By Cindy Hadish/for Radish Magazine
Raw food proponents, who oftentimes must prepare their own meals, can find a growing number of choices outside of the home.
New local catering and online options are being offered, as well as cafes that focus on whole, unrefined, uncooked foods. Raw foods are generally not heated above 115 degrees Fahrenheit to preserve natural enzymes and other nutritional benefits that could be harmed by cooking.
“The whole premise is, you are what you eat,” said Clay Grafft, 38, an entrepreneur and self-described health nut who opened Simple Superfood Cafe, 5345 Belle Ave., in Davenport this summer.
The cafe offers cold-pressed juice, smoothies and “Super Bowls” loaded with super foods, such as acai berries, chia, raw granola and sprouted grains.

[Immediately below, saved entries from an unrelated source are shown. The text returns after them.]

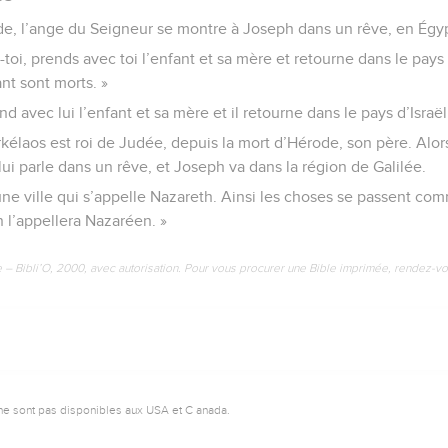
de, l’ange du Seigneur se montre à Joseph dans un rêve, en Égy
e-toi, prends avec toi l’enfant et sa mère et retourne dans le pays 
ant sont morts. »
nd avec lui l’enfant et sa mère et il retourne dans le pays d’Israël
kélaos est roi de Judée, depuis la mort d’Hérode, son père. Alor
ui parle dans un rêve, et Joseph va dans la région de Galilée.
 une ville qui s’appelle Nazareth. Ainsi les choses se passent c
n l’appellera Nazaréen. »
e – Bibli’O, 2000, avec autorisation. Pour vous procurer une Bible imprimée, rendez-vo
ne sont pas disponibles aux USA et C anada.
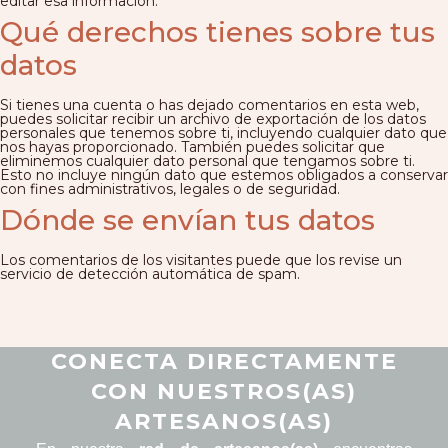
editar esa información.
Qué derechos tienes sobre tus
datos
Si tienes una cuenta o has dejado comentarios en esta web,
puedes solicitar recibir un archivo de exportación de los datos
personales que tenemos sobre ti, incluyendo cualquier dato que
nos hayas proporcionado. También puedes solicitar que
eliminemos cualquier dato personal que tengamos sobre ti.
Esto no incluye ningún dato que estemos obligados a conservar
con fines administrativos, legales o de seguridad.
Dónde se envían tus datos
Los comentarios de los visitantes puede que los revise un
servicio de detección automática de spam.
CONECTA DIRECTAMENTE
CON NUESTROS(AS)
ARTESANOS(AS)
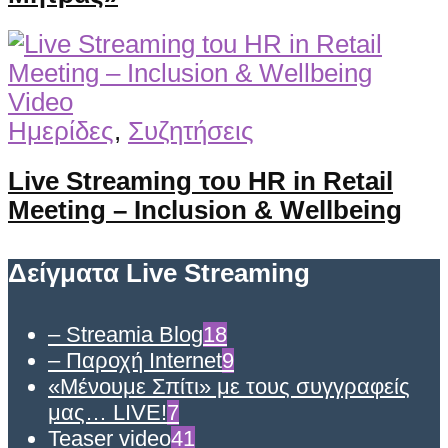
Video
Ημερίδες
,
Συζητήσεις
Live Streaming του HR in Retail
Meeting – Inclusion & Wellbeing
Δείγματα Live Streaming
– Streamia Blog
18
– Παροχή Internet
9
«Μένουμε Σπίτι» με τους συγγραφείς
μας… LIVE!
7
Teaser video
41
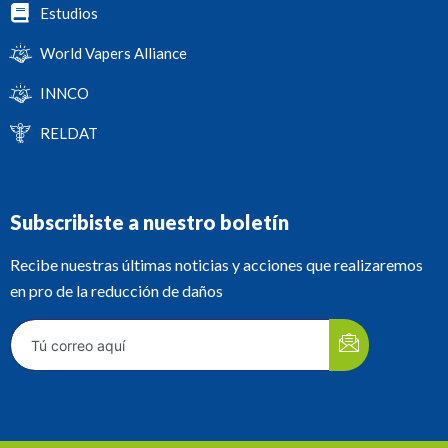
Estudios
World Vapers Alliance
INNCO
RELDAT
Subscribiste a nuestro boletín
Recibe nuestras últimas noticias y acciones que realizaremos
en pro de la reducción de daños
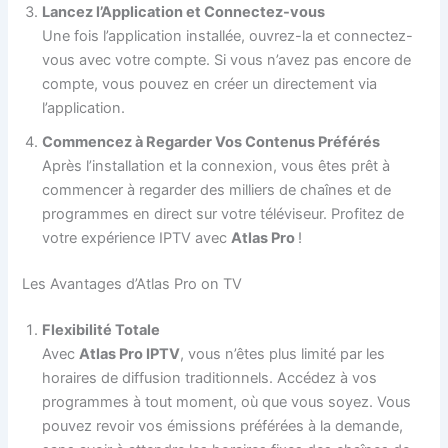
Lancez l’Application et Connectez-vous
Une fois l’application installée, ouvrez-la et connectez-
vous avec votre compte. Si vous n’avez pas encore de
compte, vous pouvez en créer un directement via
l’application.
Commencez à Regarder Vos Contenus Préférés
Après l’installation et la connexion, vous êtes prêt à
commencer à regarder des milliers de chaînes et de
programmes en direct sur votre téléviseur. Profitez de
votre expérience IPTV avec
Atlas Pro
!
Les Avantages d’Atlas Pro on TV
Flexibilité Totale
Avec
Atlas Pro IPTV
, vous n’êtes plus limité par les
horaires de diffusion traditionnels. Accédez à vos
programmes à tout moment, où que vous soyez. Vous
pouvez revoir vos émissions préférées à la demande,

“Voodles,” or noodles made of zucchini, carrots, beets and other vegetables, are topped with sauces for another Super Bowl option.
Grafft’s interest in raw foods began 15 years ago when his mother was diagnosed with breast cancer and his father started researching healthy diets, sending along the articles he found.
His mother died three years ago, but Grafft and his father continue their interest in healthy lifestyles.
“He’s my inspiration,” Grafft said of his father. “These recipes are his and mine.”
In Cedar Rapids, Jessica LaFayette is working on plans to open Rawlicious, a raw food, vegetarian and vegan cafe, in the coming year.
LaFayette, 36, said she and her husband, Tony, had heard from many people who travel to Iowa City to find vegan dining options, which encouraged them to bring raw foods to Cedar Rapids at NewBo City Market, 1100 Third St. SE.
She graduated from Living Light Culinary Arts Institute in California, and has been teaching raw food classes at Brightside Wellness spa, which she operates in the Cherry Building in Cedar Rapids.
This summer, Rawlicious has been selling smoothies, collard burritos and other food at the Downtown Farmers Market in Cedar Rapids.
“It’s been an overwhelming response,” LaFayette said. “People are super excited.”
She noted that one family that follows a strictly raw diet was particularly happy to know they will be able to dine out at a place that offers raw foods, adding that the preparation time for raw foods can sometimes be extensive.
Green smoothies, made with kale, spinach or Swiss chard and sweetened with peaches or pineapple, have been particularly popular. Processed sugars and artificial ingredients are avoided.
LaFayette said vegans – people who avoid consuming animal and dairy products – also are excited to find an option.
“My goal isn’t to convert people to be vegan,” she said, “but to make people aware of what they put in their bodies and to make conscious decisions about what they eat.”
Laurie Moritz discovered raw foods after training for a marathon, and after trying raw cheesecake that was shipped to Iowa from California, began a quest to make her own raw desserts.
Moritz, 54, launched Sweet Raw Joy in July 2014, offering her desserts as a farmers market vendor at NewBo City Market. She now creates her lemon cheesecakes, triple chocolate truffle pies and other mouth-watering treats from the kitchen of the Cedar Rapids New Pioneer Food Co-op, which carries the items at all three of its locations.
The uncooked desserts are made with whole food ingredients, such as nuts, coconut nectar and medjool dates and are gluten-free, dairy-free and soy-free.
Moritz even makes her own chocolate, using it for creations such as “Baby Sea Turtles” with pecan centers.
“I had no idea,” she said of her initial foray into raw foods. “I thought it was salads and carrot sticks.”
The desserts have proven so popular that she started catering in addition to her sales at New Pioneer, and is also launching an online business, called Mystic Chocolate, this month.
Moritz notes that the desserts use natural, low-glycemic sweeteners and are full of whole, unprocessed, mostly organic ingredients, so the foods are nutrient-rich.
“Food is medicine, in a good way,” she said.